In the October 28 edition of The Herald, we reported on the plans that Ceredigion County Council have made regarding a six to 12 month trial fee that will commence at the Park Avenue public toilets on Thursday (Nov 10).

The idea being that the public, who use the award-winning conveniences, will be required to pay 20p on entry through a ‘paddlegate’ system. From this, Ceredigion County Council will seek to gain additional funds in order to maintain the high standards of these conveniences.

The disabled toilet users will still be able to access the facilities free of charge by using the Radar key as part of the National Key Scheme (NKS), which offers disabled people independent access to locked toilets across the country.

Cllr Alun Williams, Cabinet Member for Environmental Services, recently said of the plans: “When the council has asked the public for ideas about how best to manage the severe funding cuts we are subject to, charging for entry to toilets has been a regular suggestion. Many local authorities now charge a small fee for the use of their conveniences.

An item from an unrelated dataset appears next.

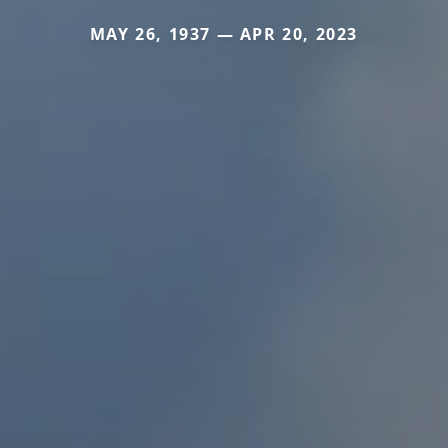
MAY 26, 1937 — APR 20, 2023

“Ceredigion has won numerous awards for the high standard of our toilets and the introduction of a small fee at this location, on a trial basis, is one idea for helping the council to maintain the current level of service across the county.”

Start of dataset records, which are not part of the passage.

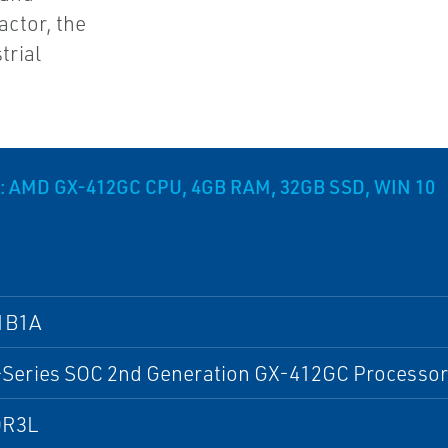
actor, the
trial
 AMD GX-412GC CPU, 4GB RAM, 32GB SSD, WIN 10
1B1A
Series SOC 2nd Generation GX-412GC Processor
DR3L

Additionally, Raymond Martin, Managing Director of the British Toilet Association, has also recently stated: “Across and throughout the UK, the levels of toilet and facilities provision and, more importantly, management vary greatly.

“It is only through the correct supervision and management of goods and services that we see beacon councils like Ceredigion setting the standards of provision that many fail to achieve.

“Close attention to details and to the user needs and expectations make it a pleasure to visit and enjoy the facilities provided in such locations.”

With the announcement turning heads, it is the community that will feel the difference. So this week, The Herald decided to hit the streets and ask members of the public what they think about the decision and how they feel it will benefit the community.

John, who lives in Aberystwyth, told The Herald: “I have no problem paying 20p per use if the standard of the facilities was going to increase. But from what I can see, it will just be more of the same for a price.

“It is supposed to be award-winning but I have never thought it to be that clean, at least in the men’s side.”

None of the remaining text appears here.